How to prove the following inequality $x+y\ge2$

Question

Let $x$ and $y$ be two real positive integers, such that: $x+y+xy=3$ prove that $x+y\ge2$ I tried some simplifications like this one $x(1+y)=3-y$ and $y(1+x)=3-x$ and using the fact that both of $x$ and $y$ are positive may help us but I can't solve the problem.

Answer 1

By AM-GM $$3=x+y+xy\leq x+y+\left(\frac{x+y}{2}\right)^2,$$ which gives $$(x+y)^2+4(x+y)\geq12$$ or $$(x+y+2)^2\geq16$$ or $$x+y\geq2.$$

Answer 2

This identity needs no introduction: $$(x+y)^2=x^2 +y^2 + 2xy$$ By hypothesis: $$6=2x+2y+2xy$$ Subtracting: $$(x+y)^2 -6 = x^2 - 2x + y^2 -2y$$ Rearranging: $$(x+y)^2= (x-1)^2 + (y-1)^2 +4$$ Each term on the right hand side is non-negative, so $$(x+y)^2 \ge 4.$$ Since $x$ and $y$ are both positive: $$x+y\ge 2.$$

Answer 3

Given: $$x+y+xy=3$$ Its easy to see: $$x+y+xy+1=3+1$$ which gives, $$(1+x)(1+y)=4$$ where $(1+x),(1+y) > 0 $

Now applying AM-GM inequality: $$\frac{(1+x)+(1+y)}2 \ge \sqrt{(1+x)(1+y)} $$ which gives, $$\frac{2 + x +y}2 \ge \sqrt{4} $$ or $$x+y\geq2.$$

Answer 4

$x+y \geq 2$ doesn't need to be proved from your relation as both $x$ and $y$ are positive integers they are both greater or equal to one and thus the sum of the two must be greater or equal than two.

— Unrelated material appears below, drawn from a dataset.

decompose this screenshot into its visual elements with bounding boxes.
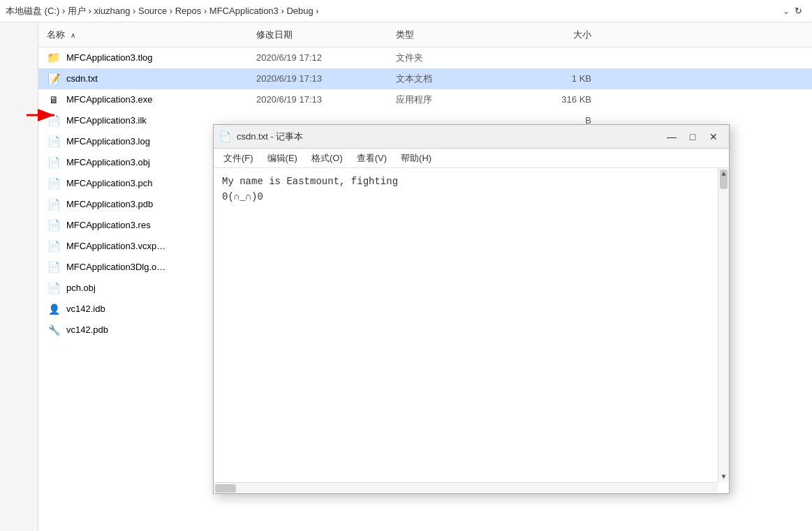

The fact that $4 = (1+x)(1+y)$ also implies that $x=y=1$

Answer 5

We can also take a geometrical interpretation. The equation $ \ x + y + xy = 3 \ $ describes a translated rectangular hyperbola, of which we are only interested in the portion in the first quadrant. We can rotate the curve to place its focal axis on a "horizontal" axis using the coordinate substitution $ \ x \ = \ \frac{\sqrt2}{2}·(u + v) \ , \ y \ = \ \frac{\sqrt2}{2}·(u - v) \ \ ; $ this produces $$ \frac{\sqrt2}{2}·(u + v + u - v) \ + \ \frac12·(u + v)·(u - v) \ \ = \ \ 3 \ \ \Rightarrow \ \ \sqrt2·u \ + \ \frac12·(u^2 - v^2) \ = \ 3 $$ $$ \Rightarrow \ \ \frac{u^2 \ + \ 2\sqrt2·u \ + \ 1}{2} \ - \ \frac{v^2}{2} \ \ = \ \ 3 \ + \ 1 \ \ \Rightarrow \ \ \frac{(u \ + \ \sqrt2)^2 }{2} \ - \ \frac{v^2}{2} \ \ = \ \ 4 \ \ . $$ The vertices of the hyperbola lie on the $ \ u-$axis $ \ ( \ v = 0 \ ) \ $ at $ \ (u \ + \ \sqrt2)^2 \ = \ 2·4 \ \Rightarrow \ u + \sqrt2 \ = \ \pm \ 2\sqrt2 \ \ . $ We want the vertex with positive $ \ u-$coordinate, which is then found on the line $$ x + y \ \ = \ \ \frac{\sqrt2}{2}·(u + v + u - v) \ \ = \ \ \sqrt2·u \ \ = \ \ \sqrt2·\sqrt2 \ \ = \ \ 2 \ \ . $$ All other points on the "positive branch" of the hyperbola lie at this value or larger values of $ \ u \ \ , $ so we have $ \ \sqrt2·u \ \ = \ \ x + y \ \ \ge \ \ 2 \ \ . $

The restriction to positive integers is actually excessive. Since the intercepts of the positive branch are $ \ (0 \ , \ 3) \ $ and $ \ (3 \ , \ 0) \ \ , $ the only permissible values for $ \ x \ $ would be $ \ 1 \ $ and $ \ 2 \ \ . $ We find $$ 1 \ + \ y \ + \ 1·y \ \ = \ \ 3 \ \ \Rightarrow \ \ y \ = \ 1 \ \ \ \text{and} \ \ \ 2 \ + \ y \ + \ 2·y \ \ = \ \ 3 \ \ \Rightarrow \ \ y \ = \ \frac13 \ \ . $$

So the sole positive integer solution $ \ (1 \ , \ 1) \ $ gives us $ \ x + y \ = \ 2 \ \ , $ thereby "demonstrating" the inequality.